## What to do
In the data that follows, find each line containing "Stolová" and copy it.

## Available records
▶
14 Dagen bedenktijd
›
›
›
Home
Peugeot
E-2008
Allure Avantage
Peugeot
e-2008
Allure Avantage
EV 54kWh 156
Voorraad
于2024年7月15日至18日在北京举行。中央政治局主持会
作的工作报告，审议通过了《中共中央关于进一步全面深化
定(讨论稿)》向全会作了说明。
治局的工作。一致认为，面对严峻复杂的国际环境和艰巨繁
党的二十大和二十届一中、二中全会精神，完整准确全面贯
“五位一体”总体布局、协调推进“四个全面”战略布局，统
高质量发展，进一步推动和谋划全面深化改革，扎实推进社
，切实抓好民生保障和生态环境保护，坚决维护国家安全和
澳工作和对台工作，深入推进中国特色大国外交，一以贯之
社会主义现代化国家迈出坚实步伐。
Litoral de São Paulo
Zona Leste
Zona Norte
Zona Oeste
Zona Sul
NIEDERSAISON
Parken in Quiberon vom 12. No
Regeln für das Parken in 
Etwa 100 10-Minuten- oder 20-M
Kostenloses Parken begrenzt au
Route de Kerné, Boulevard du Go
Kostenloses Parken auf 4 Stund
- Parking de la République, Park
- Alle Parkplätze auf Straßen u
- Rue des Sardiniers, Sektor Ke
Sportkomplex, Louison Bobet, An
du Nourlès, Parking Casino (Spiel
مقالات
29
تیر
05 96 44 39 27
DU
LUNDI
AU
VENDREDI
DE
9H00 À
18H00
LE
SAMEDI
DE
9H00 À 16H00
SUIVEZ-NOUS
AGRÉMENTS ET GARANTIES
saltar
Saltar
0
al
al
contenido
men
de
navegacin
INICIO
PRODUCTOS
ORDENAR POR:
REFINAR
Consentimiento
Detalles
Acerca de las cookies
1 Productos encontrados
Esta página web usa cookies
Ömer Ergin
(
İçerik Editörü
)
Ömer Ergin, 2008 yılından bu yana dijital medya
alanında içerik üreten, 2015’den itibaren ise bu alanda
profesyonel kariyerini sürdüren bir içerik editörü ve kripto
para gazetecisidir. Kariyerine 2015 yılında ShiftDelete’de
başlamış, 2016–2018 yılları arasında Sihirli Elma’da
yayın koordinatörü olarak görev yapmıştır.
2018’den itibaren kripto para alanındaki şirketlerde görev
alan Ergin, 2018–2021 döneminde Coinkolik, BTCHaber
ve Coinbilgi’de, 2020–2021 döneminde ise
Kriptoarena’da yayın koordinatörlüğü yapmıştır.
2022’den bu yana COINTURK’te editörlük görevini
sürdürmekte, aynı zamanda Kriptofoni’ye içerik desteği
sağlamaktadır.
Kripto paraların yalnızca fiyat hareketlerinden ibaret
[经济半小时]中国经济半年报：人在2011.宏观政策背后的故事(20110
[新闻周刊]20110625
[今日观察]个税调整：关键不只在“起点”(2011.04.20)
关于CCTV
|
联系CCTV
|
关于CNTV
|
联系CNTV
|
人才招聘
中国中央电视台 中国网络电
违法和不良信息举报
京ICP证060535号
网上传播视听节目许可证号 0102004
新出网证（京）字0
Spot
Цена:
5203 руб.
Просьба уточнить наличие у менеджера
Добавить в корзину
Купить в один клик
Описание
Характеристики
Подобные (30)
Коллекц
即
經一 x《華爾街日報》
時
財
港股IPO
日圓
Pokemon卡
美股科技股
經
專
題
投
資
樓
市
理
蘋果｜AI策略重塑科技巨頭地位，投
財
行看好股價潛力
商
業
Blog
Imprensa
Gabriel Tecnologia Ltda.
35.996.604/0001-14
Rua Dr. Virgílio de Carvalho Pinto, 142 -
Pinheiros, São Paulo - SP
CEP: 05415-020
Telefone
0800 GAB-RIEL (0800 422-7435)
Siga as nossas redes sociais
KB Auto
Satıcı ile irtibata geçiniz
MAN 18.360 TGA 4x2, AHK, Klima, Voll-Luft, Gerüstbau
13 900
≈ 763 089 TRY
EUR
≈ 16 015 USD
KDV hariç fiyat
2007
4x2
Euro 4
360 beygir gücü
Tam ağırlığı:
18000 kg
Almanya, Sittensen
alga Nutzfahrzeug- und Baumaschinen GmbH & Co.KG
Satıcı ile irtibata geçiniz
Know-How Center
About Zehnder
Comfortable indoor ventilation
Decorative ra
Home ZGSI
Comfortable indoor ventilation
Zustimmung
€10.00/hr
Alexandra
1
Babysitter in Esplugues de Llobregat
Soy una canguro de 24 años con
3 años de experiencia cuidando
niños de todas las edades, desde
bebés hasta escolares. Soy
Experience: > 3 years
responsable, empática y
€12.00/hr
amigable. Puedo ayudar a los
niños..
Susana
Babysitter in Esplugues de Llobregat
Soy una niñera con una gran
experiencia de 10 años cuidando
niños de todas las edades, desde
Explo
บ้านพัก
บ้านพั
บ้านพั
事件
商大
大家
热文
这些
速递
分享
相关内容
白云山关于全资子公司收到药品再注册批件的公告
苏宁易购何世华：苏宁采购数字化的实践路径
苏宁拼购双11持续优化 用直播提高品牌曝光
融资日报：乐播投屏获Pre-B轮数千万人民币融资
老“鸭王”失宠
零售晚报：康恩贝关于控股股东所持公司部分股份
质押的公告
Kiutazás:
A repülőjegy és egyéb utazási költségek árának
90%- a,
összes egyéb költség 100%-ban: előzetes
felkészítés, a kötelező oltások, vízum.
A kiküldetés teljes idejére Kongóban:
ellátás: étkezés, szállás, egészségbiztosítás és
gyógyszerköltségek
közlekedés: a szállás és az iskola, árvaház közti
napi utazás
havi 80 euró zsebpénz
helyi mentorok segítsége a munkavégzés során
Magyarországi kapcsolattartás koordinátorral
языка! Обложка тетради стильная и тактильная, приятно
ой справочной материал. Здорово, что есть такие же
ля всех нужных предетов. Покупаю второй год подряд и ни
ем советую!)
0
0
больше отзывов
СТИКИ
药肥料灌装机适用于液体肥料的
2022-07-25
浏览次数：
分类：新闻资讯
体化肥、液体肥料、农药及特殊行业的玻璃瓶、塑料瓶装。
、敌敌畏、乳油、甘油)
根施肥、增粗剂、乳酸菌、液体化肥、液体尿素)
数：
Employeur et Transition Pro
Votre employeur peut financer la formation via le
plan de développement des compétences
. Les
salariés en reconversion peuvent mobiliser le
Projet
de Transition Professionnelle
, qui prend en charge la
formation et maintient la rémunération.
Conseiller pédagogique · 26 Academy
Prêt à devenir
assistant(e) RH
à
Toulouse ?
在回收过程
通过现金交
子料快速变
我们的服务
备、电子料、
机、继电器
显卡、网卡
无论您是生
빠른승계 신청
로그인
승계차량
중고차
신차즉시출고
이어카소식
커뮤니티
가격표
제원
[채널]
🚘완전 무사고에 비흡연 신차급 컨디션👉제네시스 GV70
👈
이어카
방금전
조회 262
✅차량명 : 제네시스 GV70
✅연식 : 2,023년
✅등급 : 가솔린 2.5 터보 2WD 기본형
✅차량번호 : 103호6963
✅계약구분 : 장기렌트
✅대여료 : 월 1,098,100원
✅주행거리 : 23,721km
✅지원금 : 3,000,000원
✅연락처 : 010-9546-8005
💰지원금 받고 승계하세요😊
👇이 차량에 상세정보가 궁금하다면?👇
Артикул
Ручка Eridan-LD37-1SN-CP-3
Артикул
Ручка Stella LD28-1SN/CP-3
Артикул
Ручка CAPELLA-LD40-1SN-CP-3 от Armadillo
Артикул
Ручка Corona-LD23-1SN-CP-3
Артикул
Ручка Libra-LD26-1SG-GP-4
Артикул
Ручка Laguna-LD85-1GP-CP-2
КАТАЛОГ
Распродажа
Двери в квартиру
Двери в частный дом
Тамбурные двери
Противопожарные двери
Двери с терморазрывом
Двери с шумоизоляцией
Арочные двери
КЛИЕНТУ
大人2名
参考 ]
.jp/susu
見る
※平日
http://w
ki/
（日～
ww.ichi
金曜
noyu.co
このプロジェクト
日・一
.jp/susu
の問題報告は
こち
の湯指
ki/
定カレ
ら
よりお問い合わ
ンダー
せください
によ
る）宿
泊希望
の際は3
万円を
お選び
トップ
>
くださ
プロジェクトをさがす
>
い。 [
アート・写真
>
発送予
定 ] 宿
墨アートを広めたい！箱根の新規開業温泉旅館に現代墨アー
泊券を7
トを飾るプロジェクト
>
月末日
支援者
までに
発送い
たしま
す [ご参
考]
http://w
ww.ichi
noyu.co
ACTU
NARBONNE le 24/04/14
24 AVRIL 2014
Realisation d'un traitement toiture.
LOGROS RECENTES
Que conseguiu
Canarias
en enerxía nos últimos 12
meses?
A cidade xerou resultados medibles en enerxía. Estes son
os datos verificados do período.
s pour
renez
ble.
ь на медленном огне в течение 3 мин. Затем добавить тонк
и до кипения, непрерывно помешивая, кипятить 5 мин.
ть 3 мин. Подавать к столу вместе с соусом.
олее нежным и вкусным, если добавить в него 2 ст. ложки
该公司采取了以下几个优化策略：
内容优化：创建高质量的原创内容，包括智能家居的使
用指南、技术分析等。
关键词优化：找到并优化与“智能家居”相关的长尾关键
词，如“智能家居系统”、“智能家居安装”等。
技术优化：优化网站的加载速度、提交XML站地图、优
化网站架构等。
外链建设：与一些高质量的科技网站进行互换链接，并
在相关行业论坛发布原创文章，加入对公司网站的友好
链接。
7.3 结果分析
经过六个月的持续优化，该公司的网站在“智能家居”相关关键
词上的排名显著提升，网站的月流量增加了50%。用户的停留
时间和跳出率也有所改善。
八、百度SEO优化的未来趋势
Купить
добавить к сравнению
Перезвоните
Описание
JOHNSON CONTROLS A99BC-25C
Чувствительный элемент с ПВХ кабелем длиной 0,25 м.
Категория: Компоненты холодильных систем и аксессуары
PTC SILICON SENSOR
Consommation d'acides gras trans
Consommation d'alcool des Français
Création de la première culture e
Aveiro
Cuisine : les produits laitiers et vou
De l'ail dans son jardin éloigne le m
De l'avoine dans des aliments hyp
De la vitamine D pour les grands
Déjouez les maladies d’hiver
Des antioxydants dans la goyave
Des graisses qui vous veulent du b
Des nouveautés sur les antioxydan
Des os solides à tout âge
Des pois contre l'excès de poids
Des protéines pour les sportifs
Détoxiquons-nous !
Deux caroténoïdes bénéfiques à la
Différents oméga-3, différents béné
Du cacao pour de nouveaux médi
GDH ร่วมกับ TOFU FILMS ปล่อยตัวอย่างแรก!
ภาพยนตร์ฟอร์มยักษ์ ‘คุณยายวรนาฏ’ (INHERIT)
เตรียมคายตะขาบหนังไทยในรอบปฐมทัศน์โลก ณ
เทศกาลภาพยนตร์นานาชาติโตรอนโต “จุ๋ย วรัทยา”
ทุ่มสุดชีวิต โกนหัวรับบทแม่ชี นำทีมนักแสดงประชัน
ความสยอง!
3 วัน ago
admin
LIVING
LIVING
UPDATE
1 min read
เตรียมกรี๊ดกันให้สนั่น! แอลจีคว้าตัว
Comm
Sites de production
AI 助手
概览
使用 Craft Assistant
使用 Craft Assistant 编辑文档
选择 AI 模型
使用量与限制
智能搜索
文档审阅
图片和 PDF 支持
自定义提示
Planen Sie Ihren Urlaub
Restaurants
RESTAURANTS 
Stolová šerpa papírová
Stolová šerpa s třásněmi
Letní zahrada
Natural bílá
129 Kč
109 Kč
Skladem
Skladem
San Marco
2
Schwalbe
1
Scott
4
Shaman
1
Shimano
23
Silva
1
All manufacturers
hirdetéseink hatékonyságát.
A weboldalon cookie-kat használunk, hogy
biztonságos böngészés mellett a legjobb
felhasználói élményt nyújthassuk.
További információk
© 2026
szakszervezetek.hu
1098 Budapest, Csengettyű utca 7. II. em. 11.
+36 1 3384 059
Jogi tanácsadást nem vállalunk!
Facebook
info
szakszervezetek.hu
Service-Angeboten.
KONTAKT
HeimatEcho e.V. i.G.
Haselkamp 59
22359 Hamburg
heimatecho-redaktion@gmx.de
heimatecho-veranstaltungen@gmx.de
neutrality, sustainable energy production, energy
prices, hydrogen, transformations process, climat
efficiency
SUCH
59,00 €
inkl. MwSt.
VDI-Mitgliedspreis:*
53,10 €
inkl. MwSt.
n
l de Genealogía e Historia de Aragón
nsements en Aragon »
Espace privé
◀
## Task answer
Stolová šerpa papírová
Stolová šerpa s třásněmi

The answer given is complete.